Лех бросается на живот, ползет по-пластунски, стреляет из автомата — прицельно и навскидку; катается, корчась, обхватив себя руками, по шершавым доскам грязной сцены, имитируя раны и боль, затихает, раскинув руки. Ты актер, Лех. Ты разве не знал, что ты — актер?! И всякий человек на земле — актер. Мы все играем свою роль. Мы не выскользнем из платья роли. А если платье разорвать?! Да, это выход. Ваш выход! Ваше представленье! Вы хотели смерти, господа?! Вот вам смерть. Вы хотели боли?! Вот она, боль. Она не ваша. А если она станет — вашей?! Что вы будете делать тогда?! Аплодировать?! Корчиться, как я сейчас?! Подпрыгивать до потолка, клясться, божиться: это не я, это не мы, мы хотим наслажденья и жизни, а не боли и смерти, мы хотим жить?!
Он перекатился на спину и затих, раскинув руки. Музыка бушевала. Пианинишко сгибалось под тяжестью аккордов, сотрясающих темное пространство зала, темноту жизни. Наша, Армагеддонская жизнь беспросветна. Так. Но роза у меня в зубах. Но безмолвье тела, которым я говорю тебе, живой и живущий, все, что ты сам себе не можешь сказать. Зал молчал. Кто-то хихикнул из темноты. Он лежал на сцене, раскинув руки. Улыбка прорезала его искореженное лицо. Он поднял голову, повертел ею туда-сюда. Ах, это ему раненую голову, разбитую, окровавленную, перевязывала невидимая санинструкторша. Милая. Сестричка. Милосердная моя. Спасла. Он поцеловал ей воображаемую руку. А после — и воображаемые губы. Протянул розу. Воображаемая пуля опять настигла его. В корчах беззвучного предсмертного стона он опять повалился на пол. Все. Бездыханный. Зал хрустел конфетной фольгой, урчал, булькал, ко-кто жиденько хлопал, свистел. «Фильм скорей давай!.. Портачи!.. К чему нам это изгалянье глядеть!..» Лех вскочил и несуразно, неудобно как-то поклонился. Шагнул к таперу. Прошептал:
— Десять минут позора. Если б еще и деньгу за эту приличную давали. Спасибо, Стив.

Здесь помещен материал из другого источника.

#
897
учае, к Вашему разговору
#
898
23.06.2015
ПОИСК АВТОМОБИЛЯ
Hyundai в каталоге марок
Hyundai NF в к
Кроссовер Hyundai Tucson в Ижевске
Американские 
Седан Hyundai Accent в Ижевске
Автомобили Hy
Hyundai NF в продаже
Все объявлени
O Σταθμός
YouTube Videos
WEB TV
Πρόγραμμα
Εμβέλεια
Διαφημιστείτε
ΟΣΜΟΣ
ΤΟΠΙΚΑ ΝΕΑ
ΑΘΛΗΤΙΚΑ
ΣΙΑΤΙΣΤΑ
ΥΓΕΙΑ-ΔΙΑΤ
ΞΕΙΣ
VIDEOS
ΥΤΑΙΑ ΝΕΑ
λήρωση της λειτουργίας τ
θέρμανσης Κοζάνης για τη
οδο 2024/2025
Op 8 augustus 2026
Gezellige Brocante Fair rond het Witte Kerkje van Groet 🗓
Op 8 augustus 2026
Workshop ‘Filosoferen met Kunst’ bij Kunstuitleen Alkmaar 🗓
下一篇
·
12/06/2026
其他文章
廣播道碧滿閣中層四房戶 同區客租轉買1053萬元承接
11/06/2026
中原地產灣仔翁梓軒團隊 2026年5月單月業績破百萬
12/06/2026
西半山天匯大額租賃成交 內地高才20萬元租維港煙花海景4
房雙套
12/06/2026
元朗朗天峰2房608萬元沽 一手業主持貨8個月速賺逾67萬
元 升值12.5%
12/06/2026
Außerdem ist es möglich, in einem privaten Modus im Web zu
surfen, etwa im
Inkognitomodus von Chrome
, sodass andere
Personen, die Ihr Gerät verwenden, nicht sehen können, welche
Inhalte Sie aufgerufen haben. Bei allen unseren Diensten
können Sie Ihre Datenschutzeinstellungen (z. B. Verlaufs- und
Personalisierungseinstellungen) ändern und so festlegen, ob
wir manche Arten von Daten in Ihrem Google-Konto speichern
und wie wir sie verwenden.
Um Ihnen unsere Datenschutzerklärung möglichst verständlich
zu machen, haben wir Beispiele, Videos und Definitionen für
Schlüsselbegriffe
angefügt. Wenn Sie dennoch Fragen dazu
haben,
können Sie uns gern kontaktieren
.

Слепой поднял лицо. Черные очки проблеснули в свете рампы. О, лицо слепого игреца, лицо мертвеца с живой и веселой улыбкой. Игрец от Бога, играет как Бог, музыкант высшего класса, стиль джаз-рок. Стив!.. Ты великолепен. Он вскочил из-за инструмента, пригладил бритую свою головенку ладонями. Просиял. Они оба умотали со сцены за кулисы, перебрасываясь на ходу разными словечками, репликами, подмигиваньями: «Стив, сегодня к Арку натурщицы придут?..» — «Да не знаю, придут ли. Жалуются они — мало Арк платит. И потом… холодно. Зима. Мерзнут.» — «Сегодня пойдем есть в гадюшник или в ресторан для бедняков?..» — «Нет, идем ко мне домой, ты меня до дому доведешь, и у меня поужинаем, есть мясо и пиво.» Они копошились за кулисами, пересмеивались, напяливали зимнюю одежку — теплые куртки, шапки, шарфы, и Лех крепко держал Стива под локоть. Они медленно спускались по лестнице, шли через зал; там стояла непроглядная темень, уже крутили фильм, и в заднем ряду девочка шептала: «Ой, дяденька… вы так чудесно играли!..А вы бы спели что, а почему вы — не поете?..» — «Тише, тише вы, дайте же людям поглядеть кино спокойно!..»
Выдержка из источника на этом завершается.